* **TASK PROMPT**
Pictures aside, return all of the records exactly as they stand.

* **EXTRACTED MATERIAL**
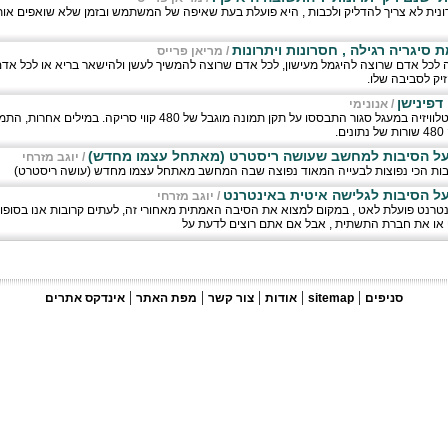
ונית לא צריך להדליק ולכבות , היא פועלת בעת שאיפה של המשתמש ובזמן שלא שואפים א
 סיגריה רגילה , חסרונות ויתרונות
/
מריאן פרייס
לכל אדם שרוצה להיגמל מעישון, לכל אדם שרוצה להמשיך לעשן ולהישאר בריא או לכל אד
זיק לסביבה שלו.
/
אנונימי
במשך עשרות שנים מערכות הטלוויזיה במעגל סגור התבססו על תקן תמונה מוגבל של 0
.
על הסיבות למחשב שעושה ריסטרט (מאתחל עצמו מחדש)
/
יוגב מזרחי
יבות הכי נפוצות לבעייה המאוד נפוצה שבה המחשב מאתחל עצמו מחדש (עושה ריסטרט)
ל הסיבות לגלישה איטית באינטרנט
/
יוגב מזרחי
רנט פועלת לאט , במקום למצוא את הסיבה האמתית מאחורי זה, לעתים קרובות אנו בסופו
 או את חברת התשתית , אבל אם אתם רוצים לדעת על
|
|
|
|
|
סניפים
sitemap
אודות
צור קשר
מפת האתר
אינדקס אתרים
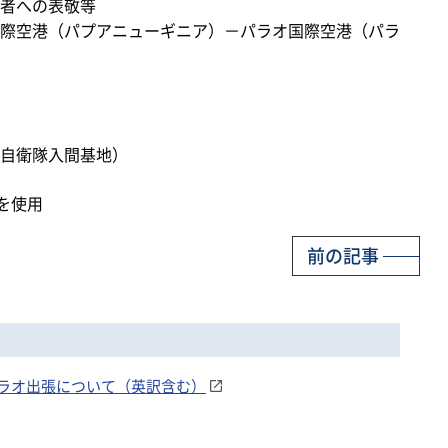
者への表敬等
際空港（パプアニューギニア）－パラオ国際空港（パラ
自衛隊入間基地）
を使用
前の記事
ラオ出張について（英訳含む）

* **TASK RESPONSE**
ונית לא צריך להדליק ולכבות , היא פועלת בעת שאיפה של המשתמש ובזמן שלא שואפים א
 סיגריה רגילה , חסרונות ויתרונות
/
מריאן פרייס
לכל אדם שרוצה להיגמל מעישון, לכל אדם שרוצה להמשיך לעשן ולהישאר בריא או לכל אד
זיק לסביבה שלו.
/
אנונימי
במשך עשרות שנים מערכות הטלוויזיה במעגל סגור התבססו על תקן תמונה מוגבל של 0
.
על הסיבות למחשב שעושה ריסטרט (מאתחל עצמו מחדש)
/
יוגב מזרחי
יבות הכי נפוצות לבעייה המאוד נפוצה שבה המחשב מאתחל עצמו מחדש (עושה ריסטרט)
ל הסיבות לגלישה איטית באינטרנט
/
יוגב מזרחי
רנט פועלת לאט , במקום למצוא את הסיבה האמתית מאחורי זה, לעתים קרובות אנו בסופו
 או את חברת התשתית , אבל אם אתם רוצים לדעת על
|
|
|
|
|
סניפים
sitemap
אודות
צור קשר
מפת האתר
אינדקס אתרים
者への表敬等
際空港（パプアニューギニア）－パラオ国際空港（パラ
自衛隊入間基地）
を使用
前の記事
ラオ出張について（英訳含む）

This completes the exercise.